RAIDERS —6 over Titans: Raiders were very fortunate to not only cover the spread, but win the game against San Diego. They did finally stop the run. The Raiders had allowed over 190 yards rushing per game in the previous five games.

BUCS —3 over Saints: The Bucs are like a big maple tree with Warren Sapp as their main root. The tree may be without Sapp, but feeling here is that troops will rally at home to keep the Bucs in the playoff race.

PANTHERS +10 over Rams: Panthers have lost DE Sean Gilbert for the season. But all year long these cellar dwellers seem to hang in there despite injuries and win the money. Don’t let the 12-game losing streak deceive you. These Cats have covered the point spread in over 60 percent of their games.

CHIEFS —3½ over Chargers: Is anyone running more consistently than Priest Holmes? And finally Trent Green has decided to bless us with his passing skills. Weather report in San Diego is calling for Drew Brees after Flutie’s three crucial picks. Chiefs were the first team to start Bolts seven-game slide and may add number eight.

Seahawks +3½ over GIANTS: Seahawks smell an outside chance at the playoffs. Ricky Watters sprained his ankle after being named the starter and going over 100 yards versus Dallas. But team doesn’t lose anything with Shaun Alexander. Giants D seems to be slacking off a little while Seattle’s defense appears to be picking up the slack.

Bills +4 over FALCONS: Bills young defensive linemen filled in nicely for injured starters last week. Bills nearly upset a strong New England club as Alex Van Pelt continued his strong play. Atlanta is not protecting the QB and Maurice Smith has been ineffective trying to run on a sprained ankle.

Bears —2½ over SKINS: As long as they’re not playing the Packers, the Bears beat just about everybody. Anthony Thomas ran for over 170 yards versus Tampa Bay and Da Bears defense continued to pound running backs, QBs and receivers! The Cinderella come-back slipper that fit so well for five straight wins, seems to be slipping away from Marty’s boys. The Skins have lost two of their last three games.

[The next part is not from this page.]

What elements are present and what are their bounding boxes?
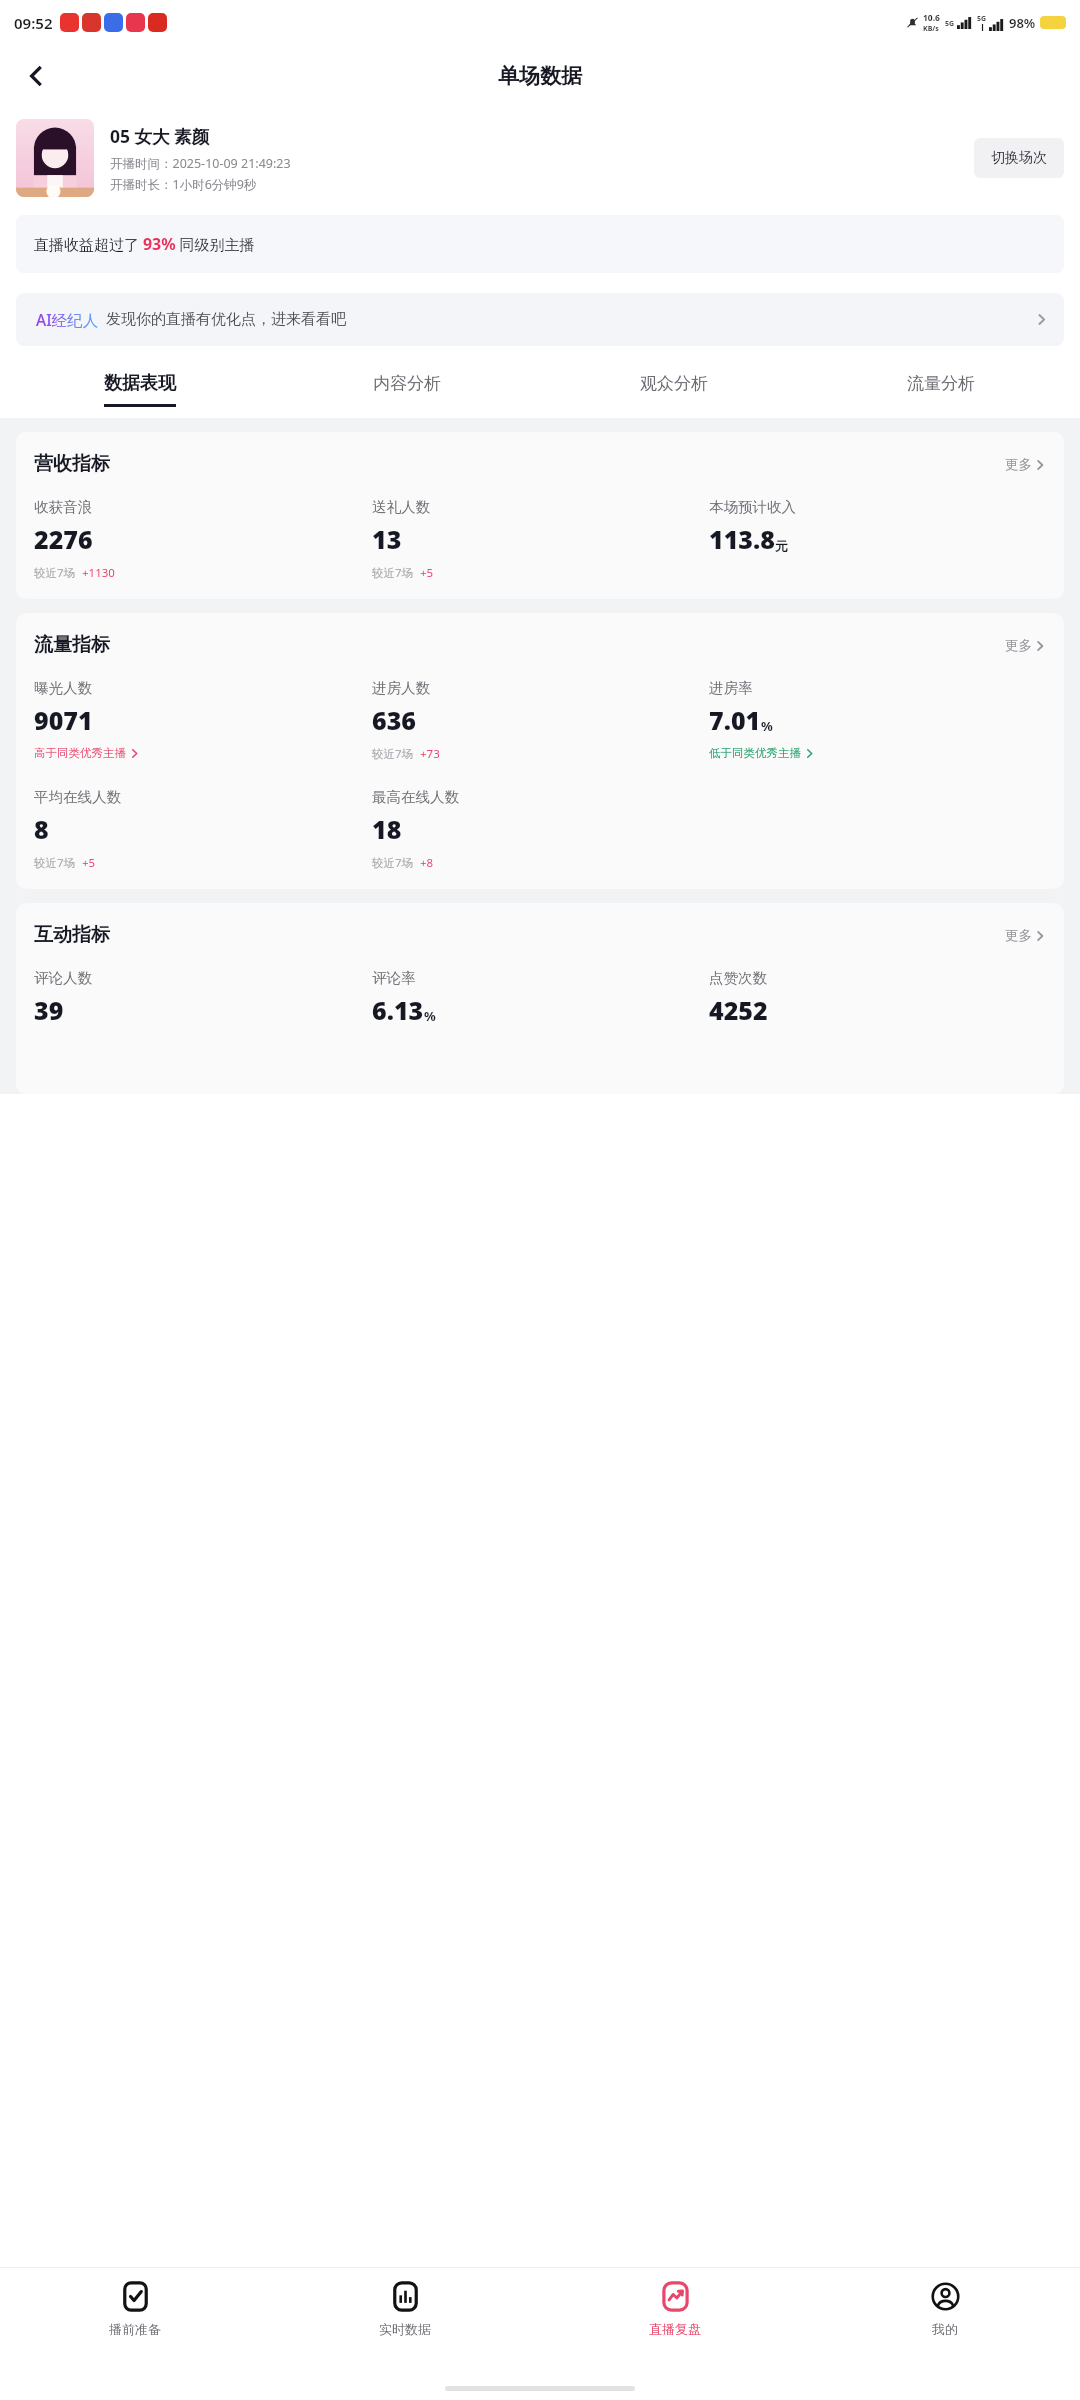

Bengals +12 over RAVENS: Billick has no one to blame but himself. He’s the one that thought Elvis would ignite the stage. While Billick might be a great field general I guess he’s no Colonel Parker.

PACKERS —8 over Browns: Only hope in Cleveland was that a few of the bottles would have hit their own offensive linemen in the head. Only then would they have had a chance of having some blocking sense knocked into them.

Lions +9 over STEELERS: Pittsburgh has won six straight. Lions are on a one game run! But they will play all the way to the finish.

CARDS —3 over Cowboys: Home finale for Plummer. Cards will have an ace up their sleeve to avoid Dallas sweep! Will those Grammaticas ever learn to stop jumping around like Mexican jumping beans? Just kick the ball and go back to the sideline!

VIKINGS —3 over Jags: Vikes are a disaster on the road. Not much better at home but should be enough for the injury ravaged Jags.

Jets +3 over COLTS: Not sure about this line but maybe the oddsmakers figure that the Colts have been humiliated on national TV enough for one season. The Colts a favorite? I’ll take the Jets in a must win situation for the playoffs as opposed to a must win to save face on the other side of the field!